MEDIUM: arg: make make_arg_list() support quotes in arguments
Now it becomes possible to reuse the quotes within arguments, allowing
the parser to distinguish a ',' or ')' that is part of the value from
one which delimits the argument. In addition, ',' and ')' may be escaped
using a backslash. However, it is also important to keep in mind that
just like in shell, quotes are first resolved by the word tokenizer, so
in order to pass quotes that are visible to the argument parser, a second
level is needed, either using backslash escaping, or by using an alternate
type.
For example, it's possible to write this to append a comma:
http-request add-header paren-comma-paren "%[str('(--,--)')]"
or this:
http-request add-header paren-comma-paren '%[str("(--,--)")]'
or this:
http-request add-header paren-comma-paren %[str(\'(--,--)\')]
or this:
http-request add-header paren-comma-paren %[str(\"(--,--)\")]
or this:
http-request add-header paren-comma-paren %[str(\"(\"--\',\'--\")\")]
Note that due to the wide use of '\' in front of parenthesis in regex,
the backslash character will purposely *not* escape parenthesis, so that
'\)' placed in quotes is passed verbatim to a regex engine.
diff --git a/doc/configuration.txt b/doc/configuration.txt
index aa4826f..8bf0506 100644
--- a/doc/configuration.txt
+++ b/doc/configuration.txt
@@ -13752,14 +13752,16 @@
appended after the variable.
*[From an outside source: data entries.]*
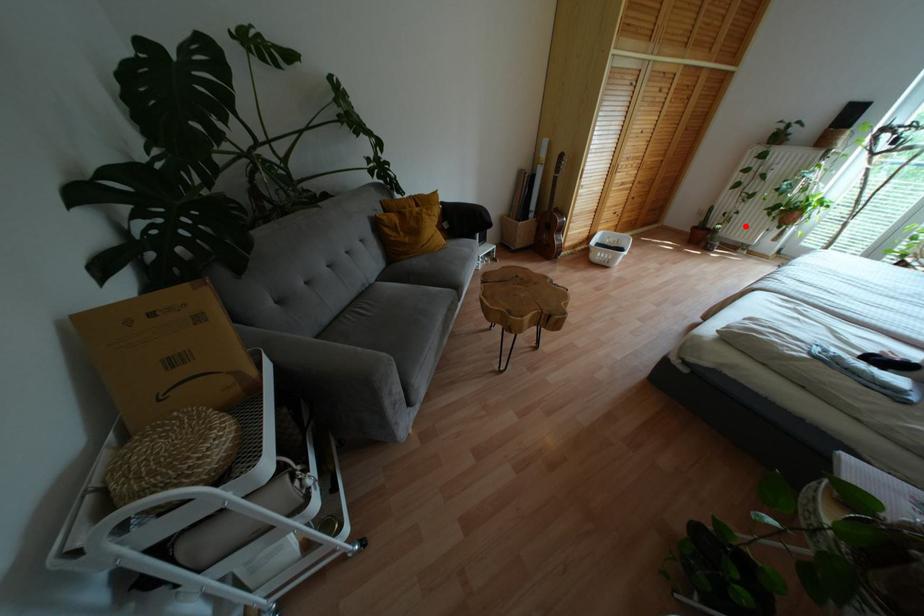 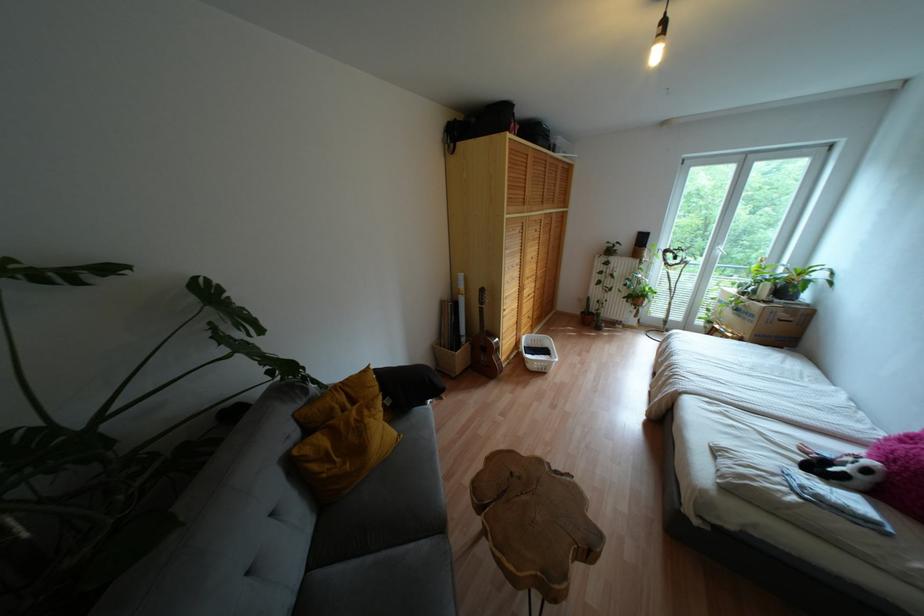 The point at the highlighted location is marked in the first image. Where is the corresponding point in the second image?

(614, 309) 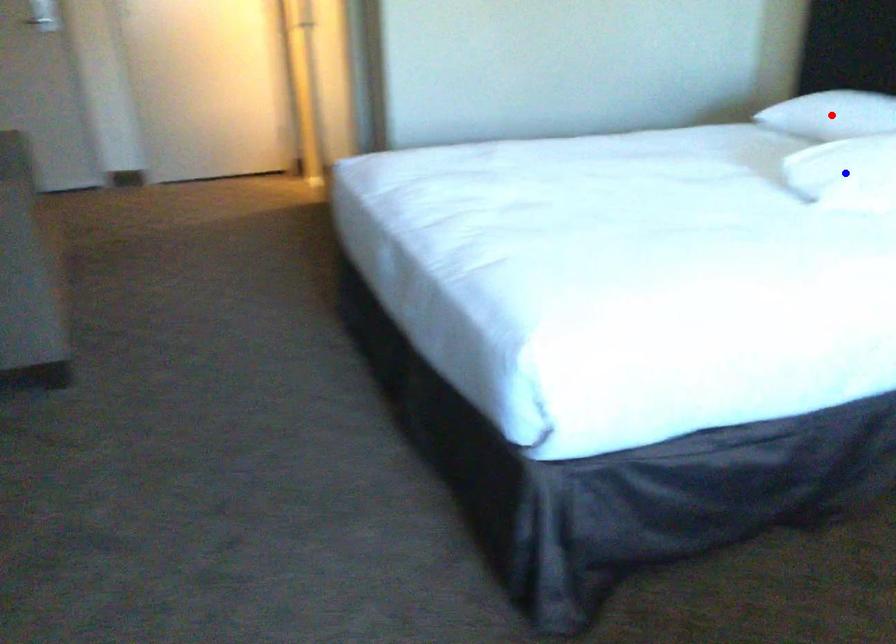 Question: Two points are marked on the image. Which point is closer to the camera?

Choices:
 (A) Blue point is closer.
 (B) Red point is closer.

Answer: (A) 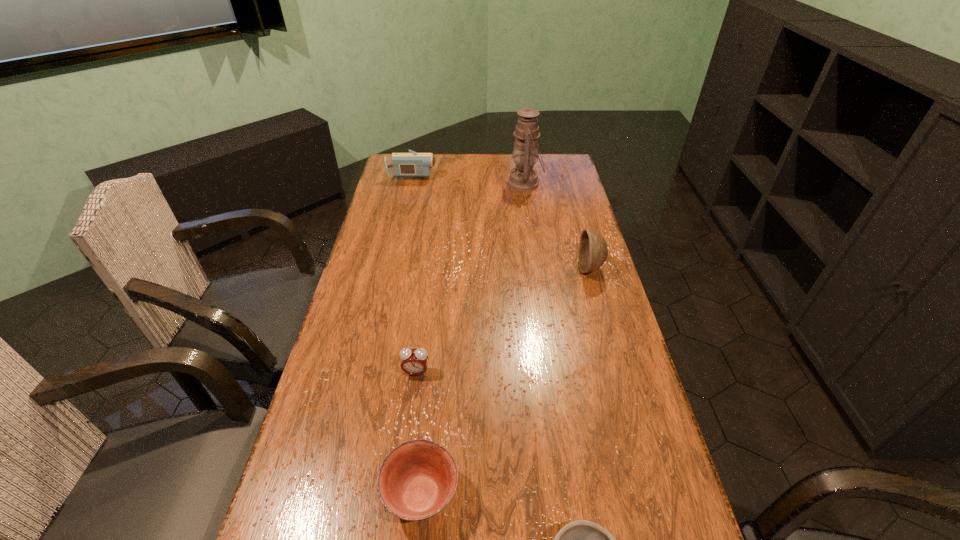 Where is `the tallest object`? This screenshot has height=540, width=960. the tallest object is located at coordinates (523, 178).

Find the location of a particular element. Image resolution: width=960 pixels, height=540 pixels. the rightmost bowl is located at coordinates (593, 250).

This screenshot has width=960, height=540. I want to click on the fourth nearest object, so click(x=593, y=250).

Locate an element on the screen. This screenshot has width=960, height=540. camcorder is located at coordinates (412, 164).

Where is `the fourth farthest object`? the fourth farthest object is located at coordinates (414, 361).

This screenshot has height=540, width=960. I want to click on the second shortest object, so click(x=417, y=479).

The image size is (960, 540). I want to click on the second shortest bowl, so click(417, 479).

This screenshot has height=540, width=960. I want to click on vacant position located 0.100m on the left of the oil lamp, so click(484, 183).

Find the location of `vacant region located 0.260m on the back of the farthest bowl`. vacant region located 0.260m on the back of the farthest bowl is located at coordinates (574, 212).

This screenshot has width=960, height=540. In order to click on free space located on the side of the camcorder with the flip-out screen in this screenshot , I will do `click(471, 173)`. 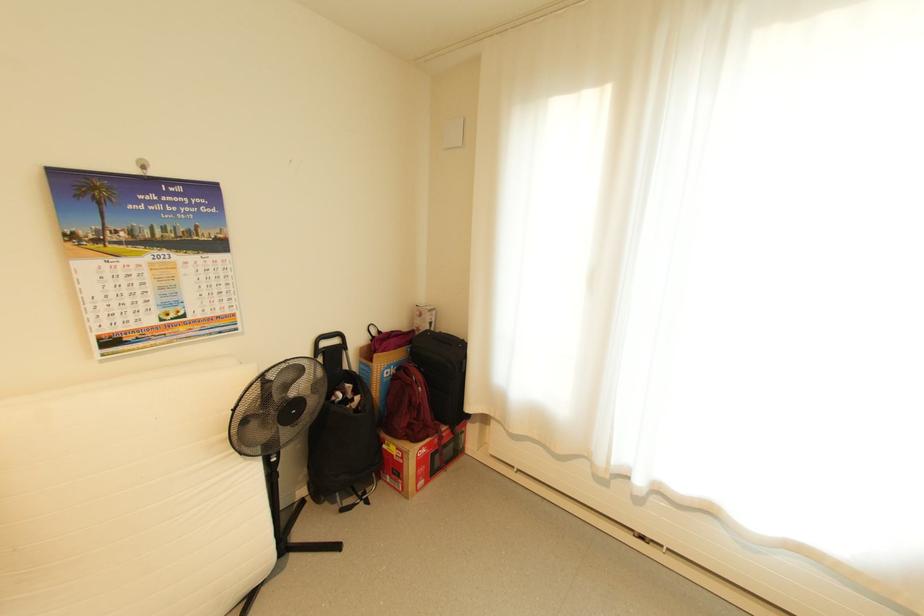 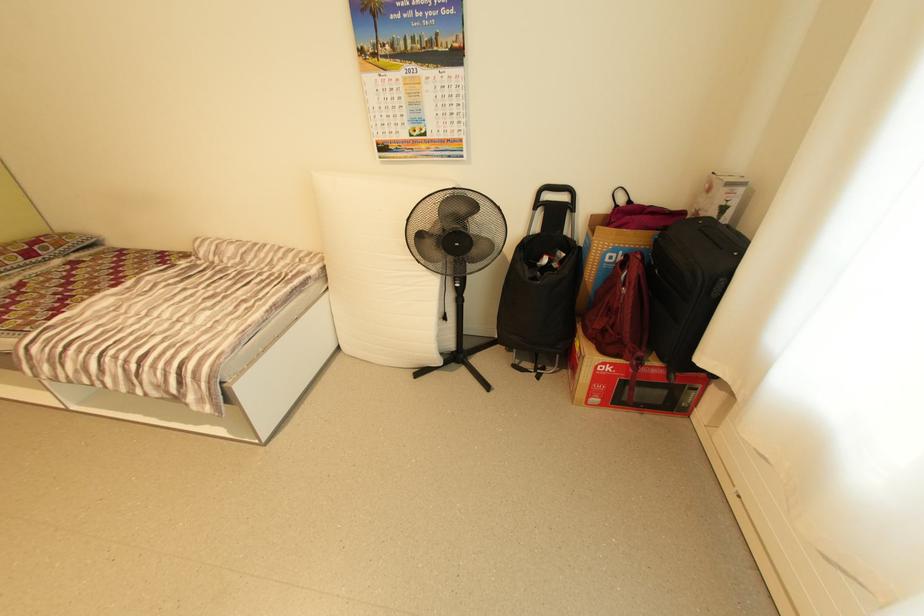 The point at (342, 342) is marked in the first image. Where is the corresponding point in the second image?

(570, 198) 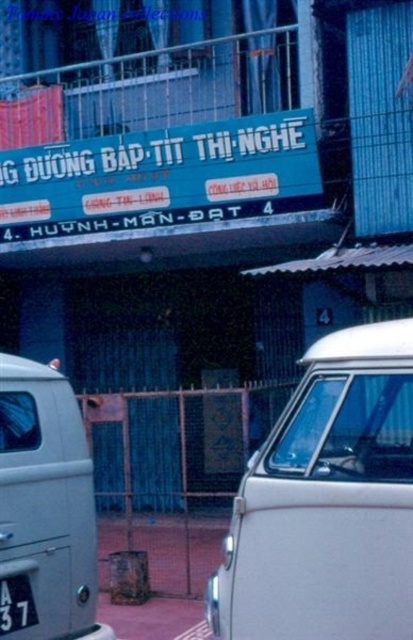 Question: In this image, where is white matte van at center located relative to black metal license plate at lower left?

Choices:
 (A) left
 (B) right

Answer: (B)

Question: Does silver metallic van at left come behind black metal license plate at lower left?

Choices:
 (A) yes
 (B) no

Answer: (B)

Question: Which object is positioned closest to the silver metallic van at left?

Choices:
 (A) black metal license plate at lower left
 (B) white matte van at center

Answer: (A)

Question: Which of the following is the closest to the observer?

Choices:
 (A) click(249, 515)
 (B) click(52, 586)
 (C) click(12, 586)

Answer: (A)

Question: Which object is positioned farthest from the black metal license plate at lower left?

Choices:
 (A) silver metallic van at left
 (B) white matte van at center

Answer: (B)

Question: Is white matte van at center smaller than silver metallic van at left?

Choices:
 (A) yes
 (B) no

Answer: (B) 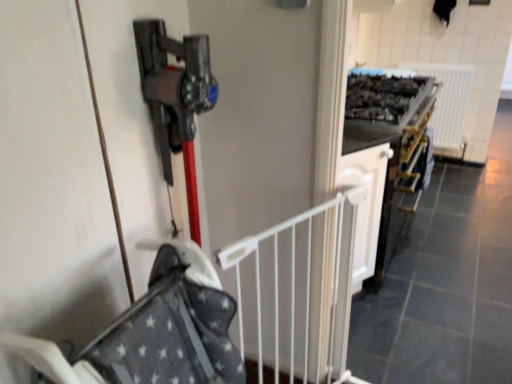 Question: Is white metal gate at center facing away from white glossy cabinet at center?

Choices:
 (A) yes
 (B) no

Answer: (B)

Question: Are white metal gate at center and white glossy cabinet at center far apart?

Choices:
 (A) yes
 (B) no

Answer: (B)

Question: Is the surface of white metal gate at center in direct contact with white glossy cabinet at center?

Choices:
 (A) no
 (B) yes

Answer: (A)

Question: Is white metal gate at center aimed at white glossy cabinet at center?

Choices:
 (A) yes
 (B) no

Answer: (B)

Question: Is white metal gate at center completely or partially outside of white glossy cabinet at center?

Choices:
 (A) yes
 (B) no

Answer: (A)

Question: Is white metal gate at center bigger than white glossy cabinet at center?

Choices:
 (A) no
 (B) yes

Answer: (A)

Question: Is gray fabric baby carriage at center oriented towards white glossy cabinet at center?

Choices:
 (A) no
 (B) yes

Answer: (A)

Question: Does gray fabric baby carriage at center have a lesser width compared to white glossy cabinet at center?

Choices:
 (A) yes
 (B) no

Answer: (B)

Question: Is gray fabric baby carriage at center to the left of white glossy cabinet at center from the viewer's perspective?

Choices:
 (A) no
 (B) yes

Answer: (B)

Question: Is gray fabric baby carriage at center surrounding white glossy cabinet at center?

Choices:
 (A) yes
 (B) no

Answer: (B)

Question: Considering the relative sizes of gray fabric baby carriage at center and white glossy cabinet at center in the image provided, is gray fabric baby carriage at center smaller than white glossy cabinet at center?

Choices:
 (A) no
 (B) yes

Answer: (A)

Question: From the image's perspective, is gray fabric baby carriage at center on white glossy cabinet at center?

Choices:
 (A) no
 (B) yes

Answer: (A)

Question: Considering the relative sizes of gray fabric baby carriage at center and white plastic radiator at upper right in the image provided, is gray fabric baby carriage at center bigger than white plastic radiator at upper right?

Choices:
 (A) yes
 (B) no

Answer: (A) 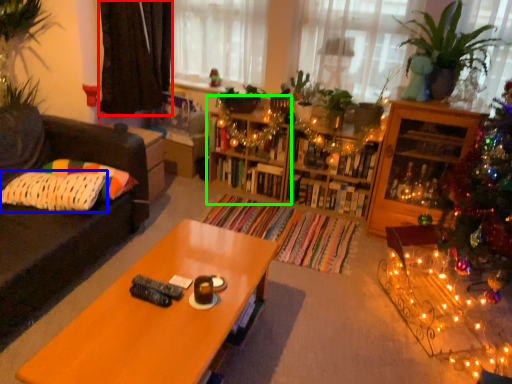 Question: Based on their relative distances, which object is farther from curtain (highlighted by a red box)? Choose from pillow (highlighted by a blue box) and shelf (highlighted by a green box).

Choices:
 (A) pillow
 (B) shelf

Answer: (A) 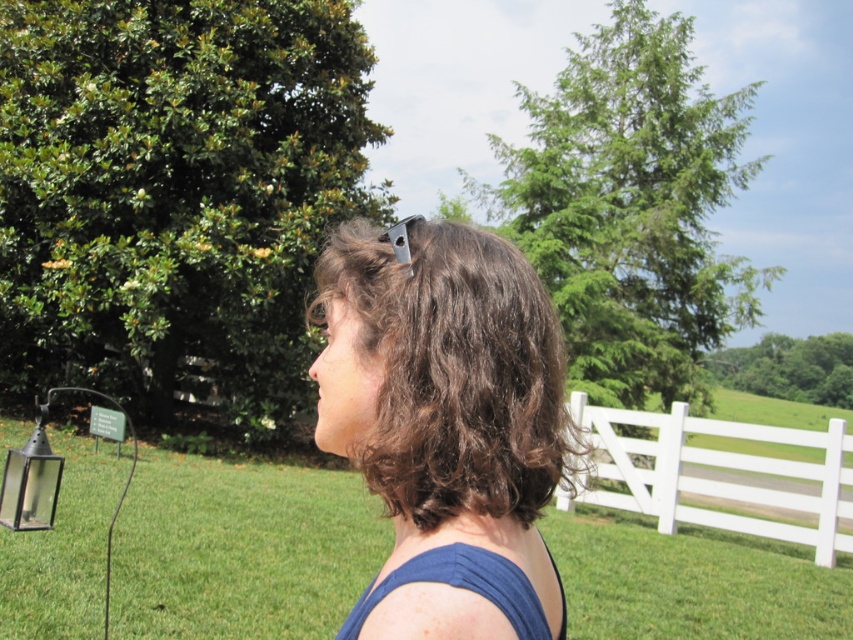 Who is shorter, green leafy tree at upper left or black glass lantern at left?

green leafy tree at upper left

Can you confirm if green leafy tree at upper left is wider than black glass lantern at left?

In fact, green leafy tree at upper left might be narrower than black glass lantern at left.

At what (x,y) coordinates should I click in order to perform the action: click on green leafy tree at upper left. Please return your answer as a coordinate pair (x, y). Image resolution: width=853 pixels, height=640 pixels. Looking at the image, I should click on click(x=177, y=198).

Who is shorter, green leafy tree at upper left or dark brown hair at center?

dark brown hair at center is shorter.

Identify the location of green leafy tree at upper left. This screenshot has height=640, width=853. (177, 198).

Is green leafy tree at upper left above green leafy tree at upper center?

No, green leafy tree at upper left is not above green leafy tree at upper center.

Does green leafy tree at upper left appear on the right side of green leafy tree at upper center?

No, green leafy tree at upper left is not to the right of green leafy tree at upper center.

Find the location of a particular element. This screenshot has height=640, width=853. green leafy tree at upper left is located at coordinates (177, 198). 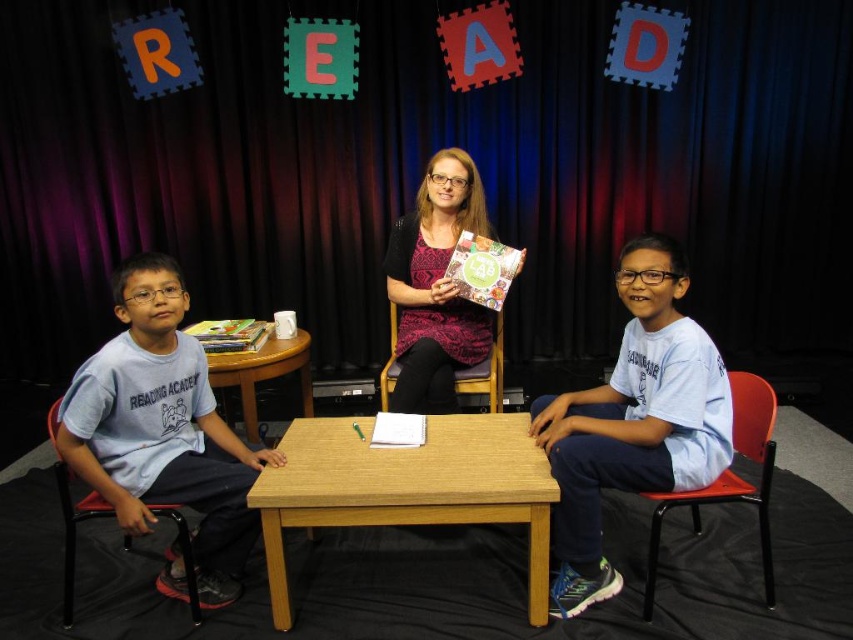 Question: Is light blue t-shirt at left above black plastic chair at left?

Choices:
 (A) no
 (B) yes

Answer: (B)

Question: Is light brown wood table at center below black plastic chair at lower right?

Choices:
 (A) yes
 (B) no

Answer: (A)

Question: Which point is closer to the camera?

Choices:
 (A) (613, 570)
 (B) (381, 408)
 (C) (540, 525)

Answer: (C)

Question: Considering the real-world distances, which object is farthest from the matte black sweater at center?

Choices:
 (A) black plastic chair at lower right
 (B) light brown wood table at center
 (C) black curtain at upper center
 (D) light blue t-shirt at left

Answer: (C)

Question: Does black curtain at upper center appear on the right side of light blue t-shirt at center?

Choices:
 (A) yes
 (B) no

Answer: (B)

Question: Which point appears farthest from the camera in this image?

Choices:
 (A) (270, 589)
 (B) (648, 323)

Answer: (B) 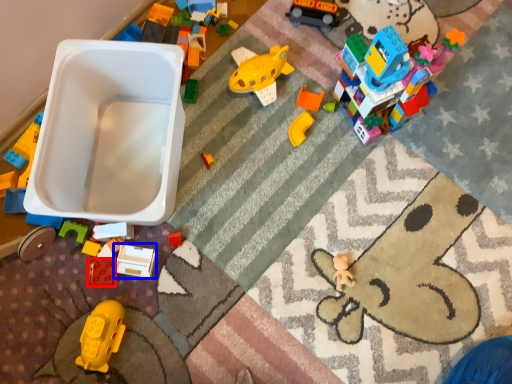 Question: Among these objects, which one is nearest to the camera, toy (highlighted by a red box) or toy (highlighted by a blue box)?

Choices:
 (A) toy
 (B) toy

Answer: (B) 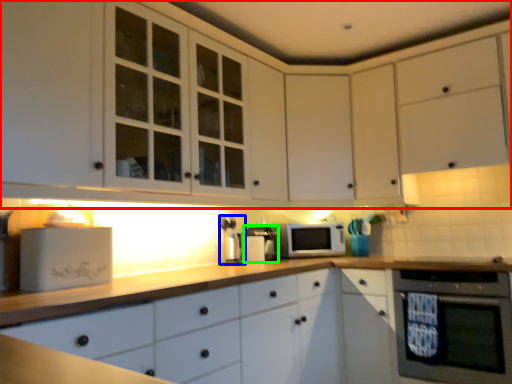 Question: Which object is positioned farthest from cabinetry (highlighted by a red box)? Select from coffee machine (highlighted by a blue box) and coffee machine (highlighted by a green box).

Choices:
 (A) coffee machine
 (B) coffee machine

Answer: (A) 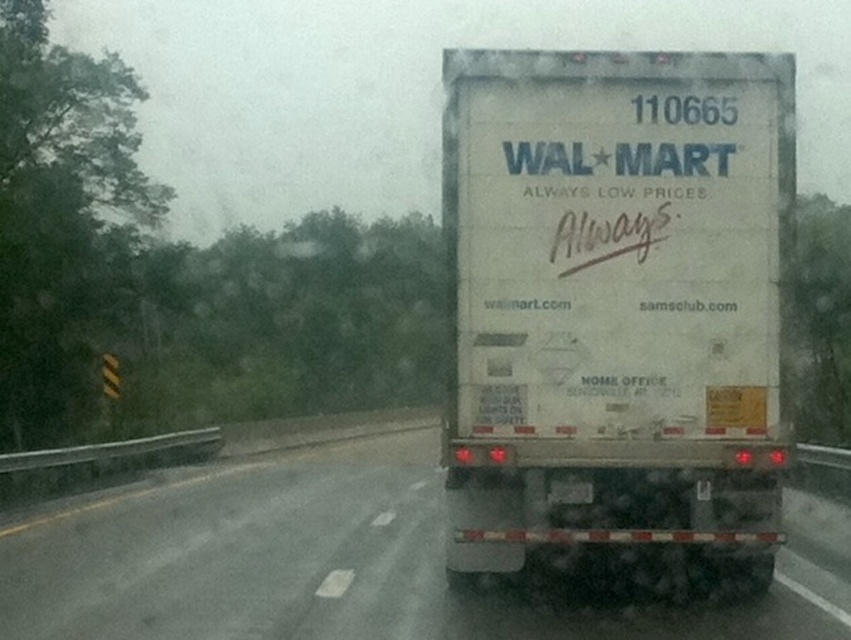 You are a delivery driver who needs to park the white matte trailer truck at center in a parking spot that is 30 feet away from the current position. Based on the scene, can you safely park the truck in the available spot without needing to move any other vehicles?

The white matte trailer truck at center is currently 26.56 feet away from the camera, so it is within the 30 feet distance required to park safely in the available spot without needing to move other vehicles.

You are a delivery driver who needs to pass under a low bridge that has a height limit of 10 feet. You are currently driving the white matte truck at center and see the white matte trailer truck at center attached to it. Will the entire setup fit under the bridge?

The white matte trailer truck at center is much taller than the white matte truck at center. Since the trailer truck is taller, the combined height of both vehicles might exceed the 10 feet limit, so it may not fit under the bridge.

You are standing at the point labeled as point (686, 388) and want to walk to the Walmart delivery truck. Given that the distance between you and the truck is 26.97 feet, will you have to walk more than 25 feet to reach it?

Yes, since the distance between point (686, 388) and the Walmart delivery truck is 26.97 feet, which is more than 25 feet, you will have to walk more than 25 feet to reach it.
It may also be omitted. Together, these elements
allow to concatenate variables with delimiters to an existing set of
variables. This can be used to build new variables made of a succession of
- other variables, such as colon-delimited values. Note that due to the config
- parser, it is not possible to use a comma nor a closing parenthesis as
- delimiters.
+ other variables, such as colon-delimited values. If commas or closing
+ parethesis are needed as delimiters, they must be protected by quotes or
+ backslashes, themselves protected so that they are not stripped by the first
+ level parser. See examples below.
Example:
tcp-request session set-var(sess.src) src
tcp-request session set-var(sess.dn) ssl_c_s_dn
tcp-request session set-var(txn.sig) str(),concat(<ip=,sess.ip,>),concat(<dn=,sess.dn,>)
+ tcp-request session set-var(txn.ipport) "str(),concat('addr=(',sess.ip),concat(',',sess.port,')')"
http-request set-header x-hap-sig %[var(txn.sig)]
cpl
@@ -14139,18 +14141,22 @@
regex case insensitive by adding the flag "i" in <flags>. Since <flags> is a
string, it is made up from the concatenation of all desired flags. Thus if
both "i" and "g" are desired, using "gi" or "ig" will have the same effect.
- It is important to note that due to the current limitations of the
- configuration parser, some characters such as closing parenthesis, closing
- square brackets or comma are not possible to use in the arguments. The first
- use of this converter is to replace certain characters or sequence of
- characters with other ones.
+ The first use of this converter is to replace certain characters or sequence
+ of characters with other ones.
+
+ It is highly recommended to enclose the regex part using protected quotes to
+ improve clarity and never have a closing parenthesis from the regex mixed up
+ with the parenthesis from the function. Just like in Bourne shell, the first
+ level of quotes is processed when delimiting word groups on the line, a
+ second level is usable for argument. It is recommended to use single quotes
+ outside since these ones do not try to resolve backslashes nor dollar signs.
Example :
# de-duplicate "/" in header "x-path".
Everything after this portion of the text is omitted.